Como a senhora situa a prática da psicologia?
Meu trabalho de doutorado, que terminei em 1992 pela USP, chama-se "Os guardiães da ordem, uma viagem pelas práticas psi no Brasil do milagre", onde eu mostro a psicologia aliada com a ditadura, uma determinada prática hegemônica da psicologia aliada às praticas então dominantes naquele período, que interessavam ao regime militar. Minha prática tem sido pensar uma psicologia mais voltada para a questão social, mais implicada politicamente com a realidade do país.
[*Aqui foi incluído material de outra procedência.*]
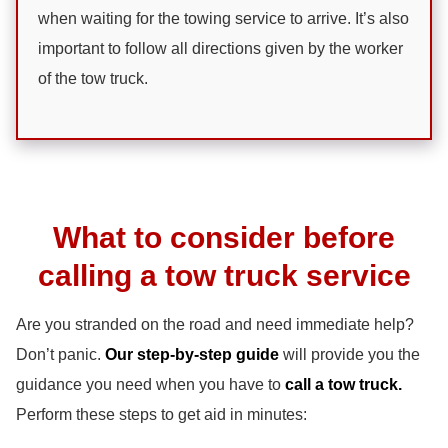
when waiting for the towing service to arrive. It’s also
important to follow all directions given by the worker
of the tow truck.
What to consider before
calling a tow truck service
Are you stranded on the road and need immediate help?
Don’t panic.
Our step-by-step guide
will provide you the
guidance you need when you have to
call a tow truck.
Perform these steps to get aid in minutes:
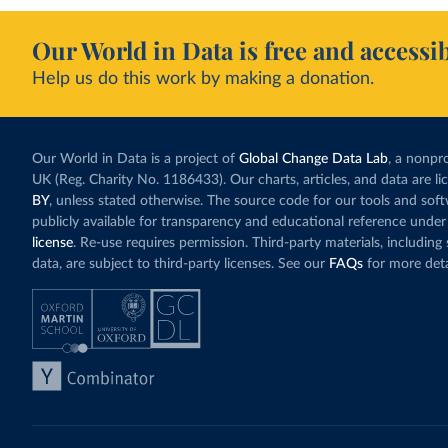
Our World in Data is free and accessib
Help us do this work by making a donation.
Our World in Data is a project of
Global Change Data Lab
, a nonpro
UK (Reg. Charity No. 1186433). Our charts, articles, and data are l
BY
, unless stated otherwise. The source code for our tools and sof
publicly available for transparency and educational reference under
license
. Re-use requires permission. Third-party materials, includin
data, are subject to third-party licenses. See our
FAQs
for more deta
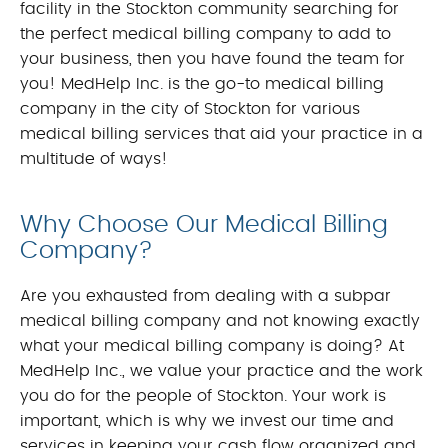
facility in the Stockton community searching for
the perfect medical billing company to add to
your business, then you have found the team for
you! MedHelp Inc. is the go-to medical billing
company in the city of Stockton for various
medical billing services that aid your practice in a
multitude of ways!
Why Choose Our Medical Billing
Company?
Are you exhausted from dealing with a subpar
medical billing company and not knowing exactly
what your medical billing company is doing? At
MedHelp Inc., we value your practice and the work
you do for the people of Stockton. Your work is
important, which is why we invest our time and
services in keeping your cash flow organized and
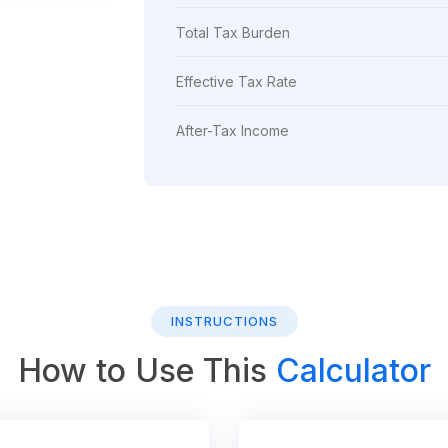
Total Tax Burden
Effective Tax Rate
After-Tax Income
INSTRUCTIONS
How to Use This
Calculator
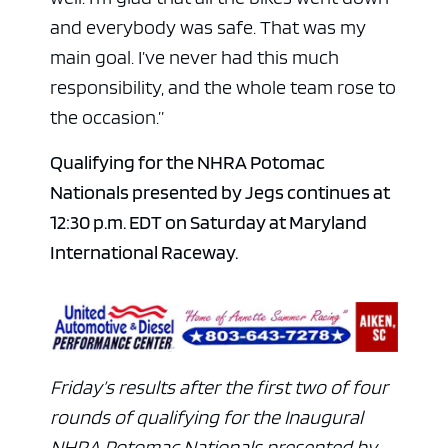
and everybody was safe. That was my
main goal. I’ve never had this much
responsibility, and the whole team rose to
the occasion.”
Qualifying for the NHRA Potomac
Nationals presented by Jegs continues at
12:30 p.m. EDT on Saturday at Maryland
International Raceway.
Friday’s results after the first two of four
rounds of qualifying for the Inaugural
NHRA Potomac Nationals presented by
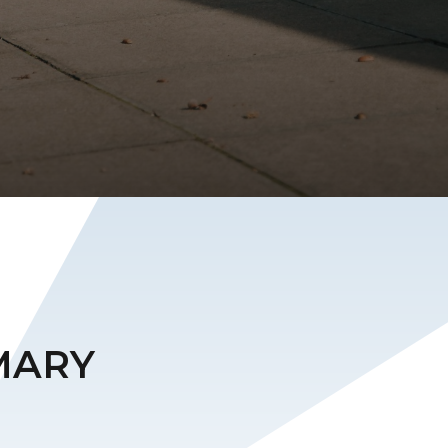
IMARY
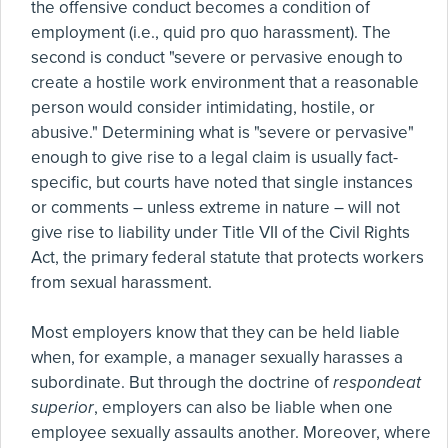
the offensive conduct becomes a condition of
employment (i.e., quid pro quo harassment). The
second is conduct "severe or pervasive enough to
create a hostile work environment that a reasonable
person would consider intimidating, hostile, or
abusive." Determining what is "severe or pervasive"
enough to give rise to a legal claim is usually fact-
specific, but courts have noted that single instances
or comments – unless extreme in nature – will not
give rise to liability under Title VII of the Civil Rights
Act, the primary federal statute that protects workers
from sexual harassment.
Most employers know that they can be held liable
when, for example, a manager sexually harasses a
subordinate. But through the doctrine of
respondeat
superior
, employers can also be liable when one
employee sexually assaults another. Moreover, where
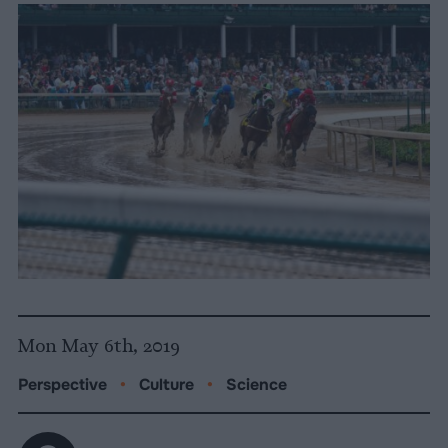
Mon May 6th, 2019
Perspective
•
Culture
•
Science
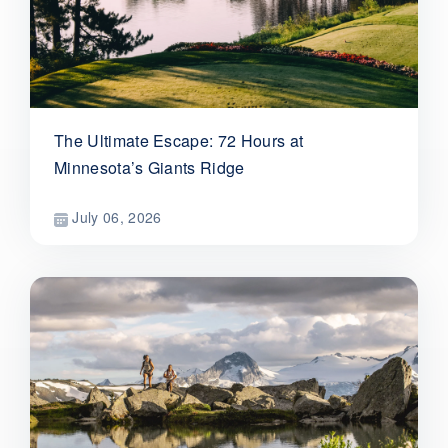
The Ultimate Escape: 72 Hours at
Minnesota’s Giants Ridge
July 06, 2026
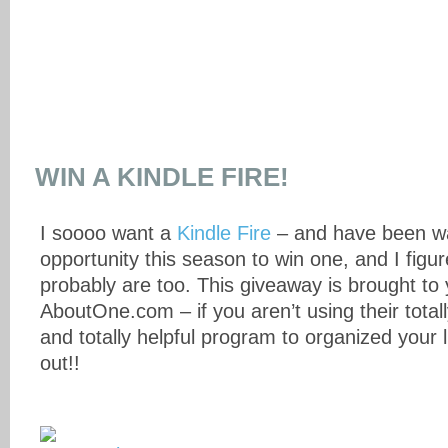
WIN A KINDLE FIRE!
I soooo want a
Kindle Fire
– and have been wa
opportunity this season to win one, and I figu
probably are too. This giveaway is brought to
AboutOne.com – if you aren’t using their totally
and totally helpful program to organized your l
out!!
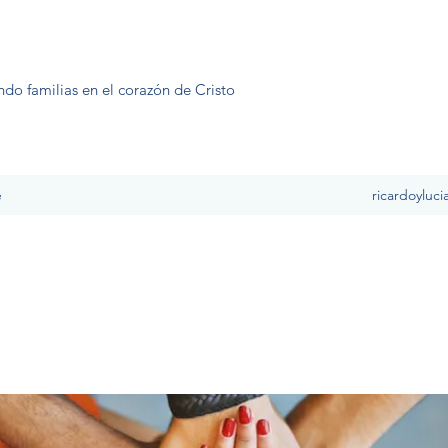
ndo familias en el corazón de Cristo
e
ricardoyluc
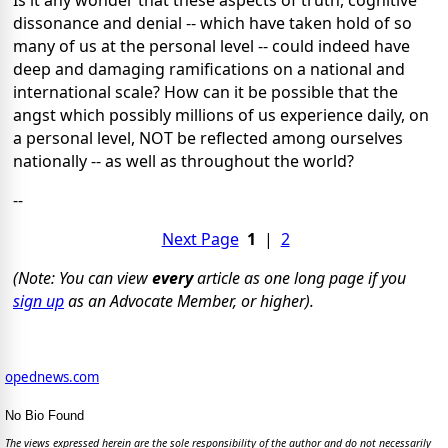
Is it any wonder that these aspects of truth, cognitive
dissonance and denial -- which have taken hold of so
many of us at the personal level -- could indeed have
deep and damaging ramifications on a national and
international scale? How can it be possible that the
angst which possibly millions of us experience daily, on
a personal level, NOT be reflected among ourselves
nationally -- as well as throughout the world?
--
Next Page
1
|
2
(Note: You can view
every
article as one long page if you
sign up
as an Advocate Member, or higher).
opednews.com
No Bio Found
The views expressed herein are the sole responsibility of the author and do not necessarily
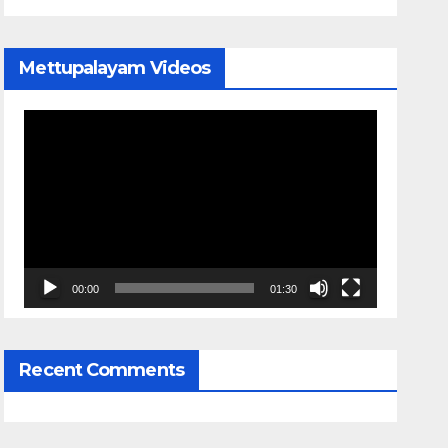
Mettupalayam Videos
Video
Player
00:00
01:30
Recent Comments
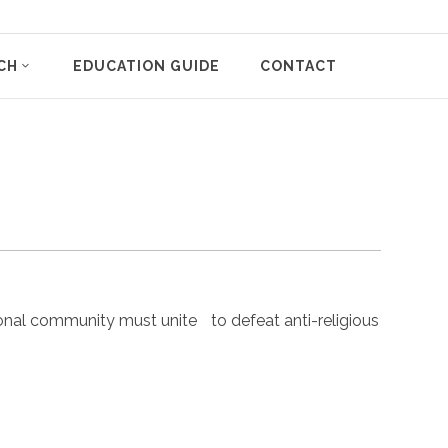
CH
EDUCATION GUIDE
CONTACT
nal community must unite to defeat anti-religious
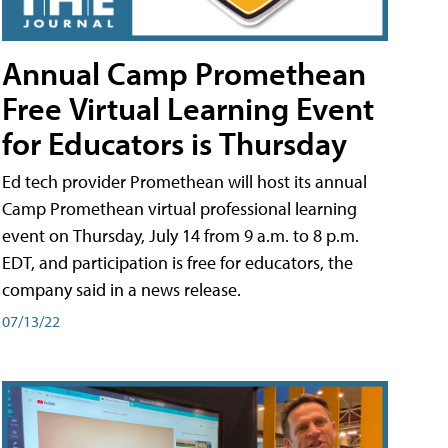
Annual Camp Promethean
Free Virtual Learning Event
for Educators is Thursday
Ed tech provider Promethean will host its annual
Camp Promethean virtual professional learning
event on Thursday, July 14 from 9 a.m. to 8 p.m.
EDT, and participation is free for educators, the
company said in a news release.
07/13/22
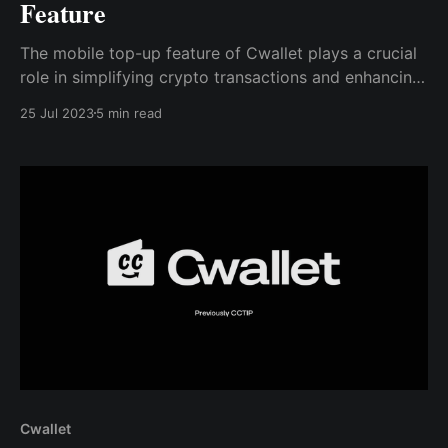
Feature
The mobile top-up feature of Cwallet plays a crucial
role in simplifying crypto transactions and enhancing
the user experience. As the crypto market continues
25 Jul 2023
5 min read
to grow, features like this will become increasingly
important in driving the adoption of crypto.
Cwallet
Até que ponto a formação determina essas práticas?
Por ter feito História antes da Psicologia e militado politicamente quando estudante, no período barra pesada dos anos 70, tornei-me professora do Departamento de Psicologia, em 1979, já pensando em fazer alguma intervenção na formação do psicólogo. Essa formação se considera apolítica, muito voltada para uma posição de neutralidade, objetividade, onde as questões sociais são extremamente psicologizadas, ou seja, reduzidas ao plano psíquico, psicológico. As relações de poder, de exploração, são escamoteadas o tempo todo.

A formação do psicólogo tem três características fortes que eu combato mesmo. Uma delas é o que eu chamo de psicologização do cotidiano, ou seja, as relações de poder são transformadas em simples relações psicológicas existenciais; outra é a questão do familiarismo: toda e qualquer problemática é reduzida à questão familiar, ou seja, a família e as relações familiares são altamente enfatizadas; e por último a questão do intimismo, muito ligada às outras duas e na qual essa psicologia fortalece e produz um sujeito voltado para dentro de si mesmo, onde os espaços públicos são inferiorizados e desqualificados e o que passa a ser importante é só o espaço do privado.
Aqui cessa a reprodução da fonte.